SoftBank plans US listing of AI robotics unit Roze at US$100B: Japan’s investment giant is preparing to spin off an AI and robotics company focused on data centre construction, potentially targeting a public debut as early as 2026 at a US$100B valuation.

Ant International bets on AI commerce infrastructure at scale: The Alibaba affiliate’s payments network now links 150M merchants with 2B consumer accounts across 220 markets, handling 20M daily transactions, while Alipay’s new tool enables merchants to accept payments made by AI agents.

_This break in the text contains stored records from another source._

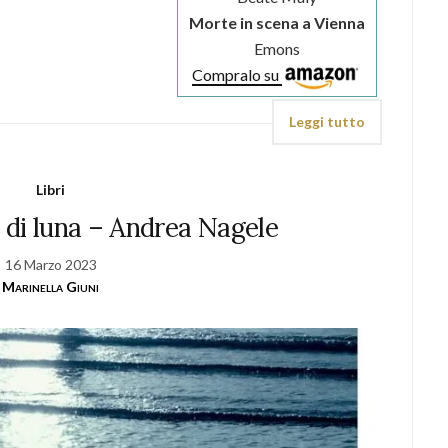
Morte in scena a Vienna
Emons
Compralo su
Leggi tutto
Libri
 di luna – Andrea Nagele
16 Marzo 2023
Marinella Giuni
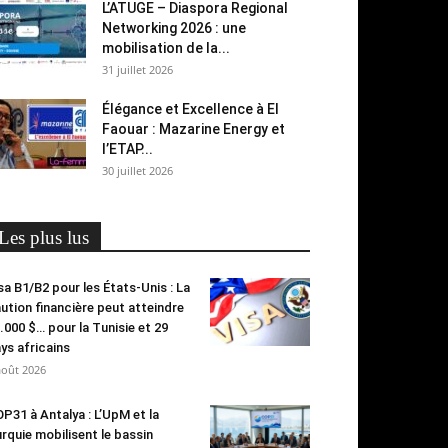
L’ATUGE – Diaspora Regional
Networking 2026 : une
mobilisation de la...
31 juillet 2026
Élégance et Excellence à El
Faouar : Mazarine Energy et
l’ETAP...
30 juillet 2026
Les plus lus
sa B1/B2 pour les États-Unis : La
ution financière peut atteindre
.000 $… pour la Tunisie et 29
ys africains
août 2026
P31 à Antalya : L’UpM et la
rquie mobilisent le bassin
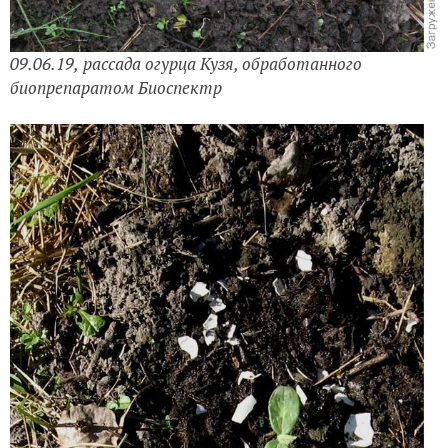
09.06.19,
рассада огурца Кузя, обработанного
биопрепаратом
Биоспектр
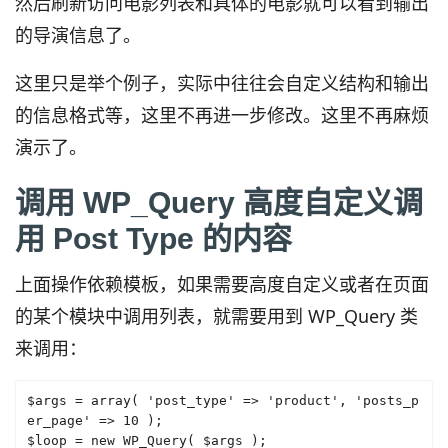
然后刷新访问电影列表和具体的电影就可以看到输出
的导演信息了。
这里只是举个例子，实际中往往会自定义结构和输出
的信息格式等，这里不再进一步修改。这里不再麻烦
演示了。
调用 WP_Query 高度自定义调
用 Post Type 的内容
上面操作依赖模板，如果需要高度自定义或者在页面
的某个模块中调用列表，就需要用到 WP_Query 类
来调用：
$args = array( 'post_type' => 'product', 'posts_p
er_page' => 10 );

$loop = new WP_Query( $args );
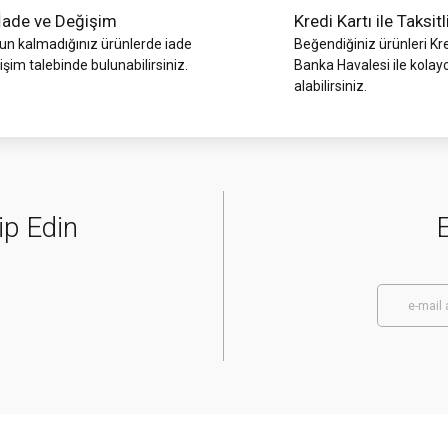
İade ve Değişim
Kredi Kartı ile Taksitl
 kalmadığınız ürünlerde iade
Beğendiğiniz ürünleri Kre
işim talebinde bulunabilirsiniz.
Banka Havalesi ile kolay
alabilirsiniz.
ip Edin
E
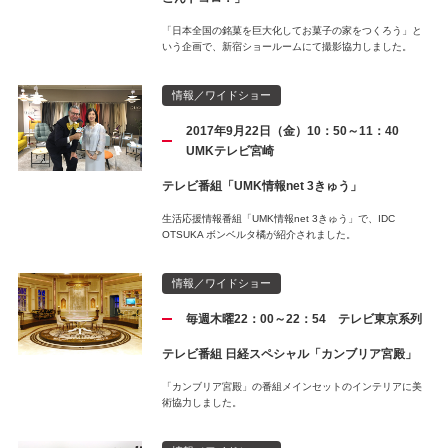
「日本全国の銘菓を巨大化してお菓子の家をつくろう」と
いう企画で、新宿ショールームにて撮影協力しました。
情報／ワイドショー
2017年9月22日（金）10：50～11：40
UMKテレビ宮崎
テレビ番組「UMK情報net 3きゅう」
生活応援情報番組「UMK情報net 3きゅう」で、IDC
OTSUKA ボンベルタ橘が紹介されました。
情報／ワイドショー
毎週木曜22：00～22：54 テレビ東京系列
テレビ番組 日経スペシャル「カンブリア宮殿」
「カンブリア宮殿」の番組メインセットのインテリアに美
術協力しました。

US tech giants set to outspend China 7:1 on AI infrastructure: American hyperscalers led by Google, Microsoft, Meta, and Amazon are projected to spend over US$700B on AI infrastructure this year, versus an estimated US$105B by Chinese cloud providers constrained by chip export curbs.

Crypto equities plunge as big tech earnings impress markets: Macro pressures from surging oil prices and a hawkish Fed hammered crypto-linked equities (Robinhood fell 14%, Coinbase 6-8%) even as Bitcoin held near US$76,000, exposing how differently macro cycles transmit through digital asset layers.


CYBERSECURITY

After the breach: How companies respond now defines trust: A Penta report draws on 18 months of stakeholder sentiment data to argue that rapid transparency and visible leadership — not technical containment alone — now determine reputational recovery, with retail carrying the sharpest negative sentiment at minus 77.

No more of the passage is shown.